(Stored data entries)
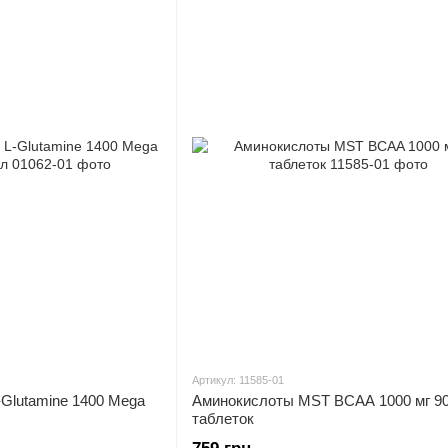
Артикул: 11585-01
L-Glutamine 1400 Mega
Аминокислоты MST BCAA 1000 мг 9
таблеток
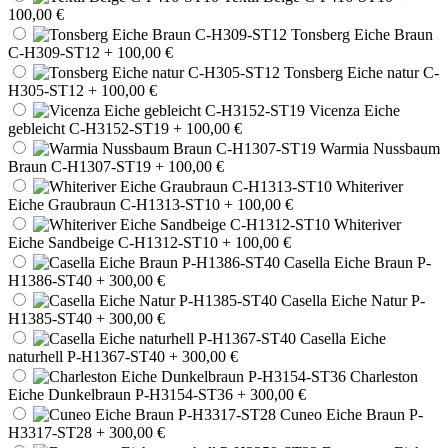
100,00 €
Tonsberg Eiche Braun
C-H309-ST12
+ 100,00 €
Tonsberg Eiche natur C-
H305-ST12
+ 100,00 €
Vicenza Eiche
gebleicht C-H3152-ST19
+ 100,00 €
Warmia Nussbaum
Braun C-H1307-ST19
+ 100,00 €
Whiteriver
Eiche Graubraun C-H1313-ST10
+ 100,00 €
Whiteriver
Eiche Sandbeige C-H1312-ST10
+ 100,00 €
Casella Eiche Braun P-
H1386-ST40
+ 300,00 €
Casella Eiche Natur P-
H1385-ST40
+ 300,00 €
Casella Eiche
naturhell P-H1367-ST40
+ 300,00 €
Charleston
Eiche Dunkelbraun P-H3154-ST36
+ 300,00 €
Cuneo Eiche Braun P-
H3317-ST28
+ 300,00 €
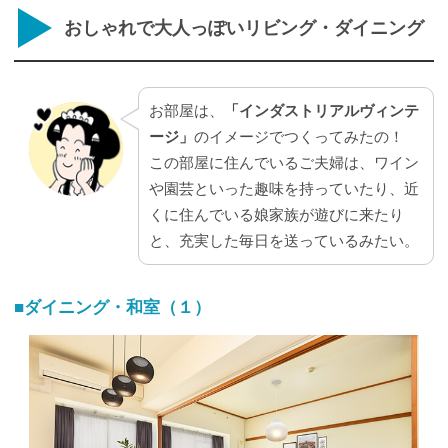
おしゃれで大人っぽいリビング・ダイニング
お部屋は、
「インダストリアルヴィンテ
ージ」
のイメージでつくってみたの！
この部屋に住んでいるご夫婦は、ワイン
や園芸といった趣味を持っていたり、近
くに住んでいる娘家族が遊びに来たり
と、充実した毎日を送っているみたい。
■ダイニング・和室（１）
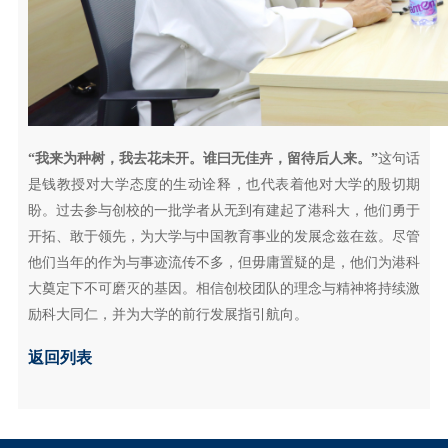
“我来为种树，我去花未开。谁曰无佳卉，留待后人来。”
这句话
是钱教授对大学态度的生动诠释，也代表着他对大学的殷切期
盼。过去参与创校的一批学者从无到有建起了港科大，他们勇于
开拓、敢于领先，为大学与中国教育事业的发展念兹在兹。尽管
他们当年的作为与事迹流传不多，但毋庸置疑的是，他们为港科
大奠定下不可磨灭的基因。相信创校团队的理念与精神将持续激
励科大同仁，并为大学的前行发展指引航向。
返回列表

### EXERCISE
Extract, word for word, each line from the top of the data down to and including the line with "Braun C-H1307-ST19"; skip the pictures.

### SOLUTION TO THE EXERCISE
Артикул: 11585-01
L-Glutamine 1400 Mega
Аминокислоты MST BCAA 1000 мг 9
таблеток
100,00 €
Tonsberg Eiche Braun
C-H309-ST12
+ 100,00 €
Tonsberg Eiche natur C-
H305-ST12
+ 100,00 €
Vicenza Eiche
gebleicht C-H3152-ST19
+ 100,00 €
Warmia Nussbaum
Braun C-H1307-ST19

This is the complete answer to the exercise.